|True Stories: Confrontation in the Teacher’s Lounge
Although we should be willing to overlook minor offenses, there are some problems that will only grow worse if they are not dealt with in a straightforward way. Janet learned this lesson when friction between her and Larry, a fellow teacher, got out of hand.Larry seemed to irritate almost every person in the school. He continually made fun of other people, often in embarrassing ways. He was quick to criticize others, but was easily offended when someone found fault with him. For some reason, he seemed to pick more on Janet than on anyone else. Whenever she walked into the teachers’ lounge, Larry would look up and immediately say something sarcastic to or about her, so Janet found herself avoiding the lounge whenever she thought he might be there.
Janet, who had been a Christian for several years, was especially troubled by the fact that Larry openly claimed to be a Christian. She was particularly distressed by the effect Larry’s behavior was having on Carol, a teacher to whom Janet had been witnessing for over a year. The more Carol was repelled by Larry’s behavior, the less open she was to Christianity. “If that’s what it means to be a Christian, no thanks,” she said to another teacher one day. “The people I meet at the bar are more decent than he is!”
Janet had already confronted Larry several times about his conduct. Unfortunately, since she always did it without thinking, usually after he had just offended her, her words were usually angry and sarcastic. This only made Larry defensive and always led to an argument, after which they would both walk away fuming.

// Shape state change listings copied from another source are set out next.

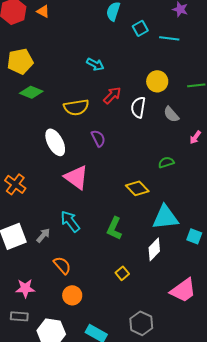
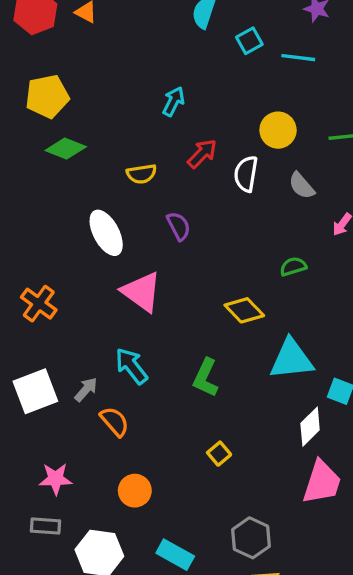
cyan arrow: (95, 64) -> (174, 101), turned -90
yellow semicircle: (76, 107) -> (142, 174), size x0.7
white diamond: (154, 249) -> (310, 427), moved
orange semicircle: (62, 265) -> (115, 422), moved
pink trapezoid: (183, 290) -> (322, 482), turned -36

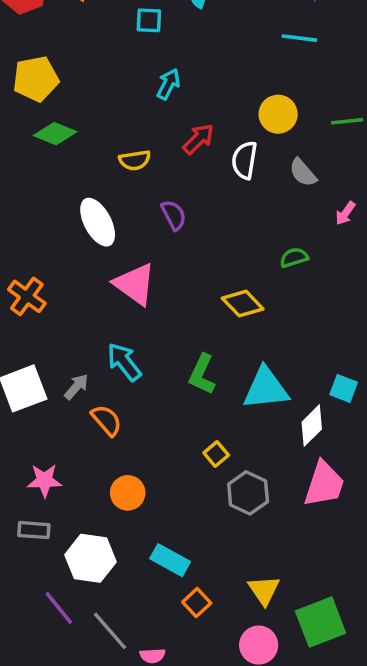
cyan square: (249, 41) -> (149, 20), moved, turned 32
cyan triangle: (291, 359) -> (266, 388), moved
gray hexagon: (251, 538) -> (248, 493), moved

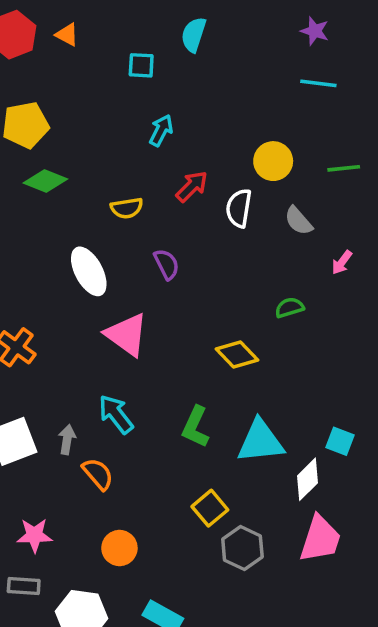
cyan line: (299, 38) -> (318, 83), moved
gray arrow: (76, 387) -> (67, 440), turned -32
yellow square: (216, 454) -> (210, 508), size x1.4

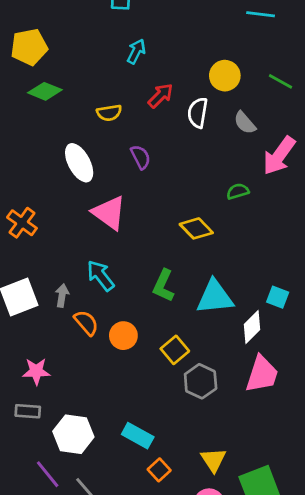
green line: (344, 168) -> (281, 81), turned 35
pink arrow: (342, 262) -> (279, 156), size x2.0
orange circle: (119, 548) -> (123, 336), moved

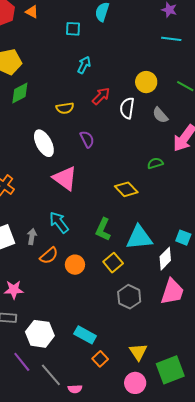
green diamond: (45, 91) -> (20, 93), turned -50
orange semicircle: (86, 323) -> (49, 256), turned 90
yellow square: (175, 350) -> (113, 263), moved

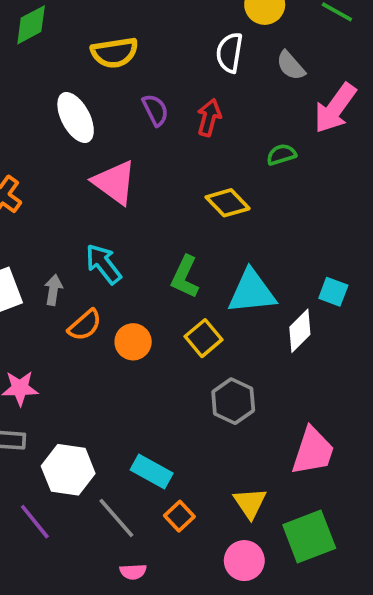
red arrow: (101, 96) -> (209, 117), moved, turned -30
yellow semicircle: (65, 108) -> (115, 53), size x1.4
pink trapezoid: (172, 292) -> (313, 451), moved
gray line: (51, 375) -> (116, 518), moved

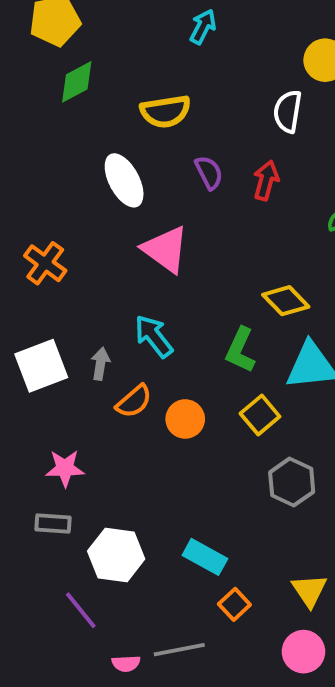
yellow diamond: (228, 203) -> (286, 301), moved
gray line: (116, 518) -> (179, 650), moved, turned -60
pink semicircle: (133, 572) -> (126, 663), moved

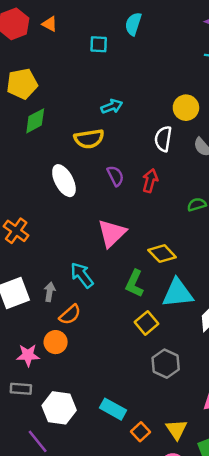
cyan arrow: (203, 27) -> (112, 106), moved, turned 42
pink triangle: (165, 249) -> (112, 233), moved, turned 40
orange circle: (185, 419) -> (56, 342), moved
orange square: (234, 604) -> (140, 432), moved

Finally realizing the damage that was being done by their open conflict, Janet asked a friend for advice on how to deal with the problem. After discussing ways that she could please and honor the Lord through this situation, they considered where she had been at fault. Then they carefully planned how she could talk with Larry in a more constructive manner. They prayed that the Lord would give both Janet and Larry grace to resolve their differences in a way that would show the reality of Christ in their lives.
The next morning, Janet arrived at school early enough to talk with Larry before any of his students arrived. After telling him that she was concerned about the argument they had had earlier that week, she asked if he would have some time later that day to talk. With some hesitancy, he agreed to meet her in a spare office at 3:30.
When they met later in the office, Larry was obviously nervous and defensive. Janet put him at ease by explaining what she hoped to accomplish through their meeting. She also admitted that she had behaved poorly and asked his forgiveness for losing her temper and saying hurtful things to him. He said, “That’s okay. I know I can be sort of abrasive at times.”
Instead of settling for this superficial repentance, Janet graciously went on to tell Larry how his conduct was affecting her, other people, and their Christian witness. Larry became defensive again and tried to excuse his behavior. Having already planned how to respond to that tactic, Janet was prepared to give him specific examples of sinful words he had said. She also appealed to him with regard to his Christian witness. Instead of getting angry or harsh, she kept her voice under control and continued to express her concern for Larry and her desire to do what would please and honor the Lord. While they talked, she continued to pray silently that God would help Larry to see the truth about himself.
After forty-five minutes of tense conversation, Larry began to soften. He admitted that his behavior was sinful and agreed that he needed to change. He went on to tell Janet that he had always had trouble getting along with people and that being sarcastic was his way of getting attention. Janet responded with understanding and shared some similar struggles in her own life. They then discussed several ways that they could help each other to overcome some of their harmful habit patterns. They also agreed to meet once a week for five minutes of prayer before school and decided to ask another Christian teacher to join them.
Finally, after recognizing how his behavior had affected Carol, Larry decided that he needed to go to her and ask for forgiveness. When he did so later that day, Carol was astonished. Her wonder increased over the following weeks when she saw how much better Larry and Janet were getting along. As of this writing, Carol has not yet become a Christian, but her interest in talking about Christ has noticeably increased. Janet’s decision to confront her Christian brother in love not only won him over but also cleared the way for others to learn about the peace that comes through Christ.